UNDP restores Peru orphanage

12 Mar 2009

Children at the Pérez Araníbar orphanage will benefit from the agreement signed by UNDP.  Part of the building will serve as the new house of the United Nations in Lima.
Lima, Peru – In one of Lima’s prominent historic landmarks, the beautiful installations have decayed.   Resources have not been sufficient to cover full maintenance costs or to radically improve services.

But through a US$300,000 donation and a US$144,000 annual contribution over 10 years, UNDP will rent a vacant section of Lima’s public orphanage, “Puericultorio Pérez Araníbar,” as part of an agreement signed by UNDP with Lima’s welfare organization (Beneficencia Públic).

The orphanage, which was built on donated land and functioning partly on self-generated funds, volunteer work and donations, “is home to 540 children – a very small number for a city of 8 million, and in such a large complex,” noted Bishop Luis Bambaren, an active religious leader committed to the poor and Puericultorio’s social mission.

Sister Ana, a nun who is the lead caretaker of the girls section, said that the money would allow the orphanage to house twice as many children.  It will also help improve educational offerings, such as skills-oriented programs for teenagers and early education for more than 100 toddlers.

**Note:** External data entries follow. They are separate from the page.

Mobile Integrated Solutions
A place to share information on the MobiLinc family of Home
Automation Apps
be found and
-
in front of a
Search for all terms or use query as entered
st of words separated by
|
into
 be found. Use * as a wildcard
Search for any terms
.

Inspired by a “green office” concept, an additional US$1 million will be invested to restore the orphanage into a modern office space for six other UN organizations:  UNAIDS, UNDSS, FAO, UNOPS, IFAD and UN-LiREC, which will collectively be called the UN Common House.  

“Settling into a common house responds to a good practice recommended by the UN Reform,” stated UNDP Peru Resident Representative Jorge Chediek in his presentation at the signing ceremony.  “Moving into the Puericultorio is a great option at many levels: the social impact on children and the restoration of a landmark of the city of Lima.”

Former UN Secretary General Javier Pérez de Cuellar, the ceremony’s witness of honor, gave the final address. “This is a very profound moment for me,” he said.  “This building symbolizes the universality of the UN, not only because of the number of countries that are part of the organization, but for the broad array of social areas tackled by the United Nations.”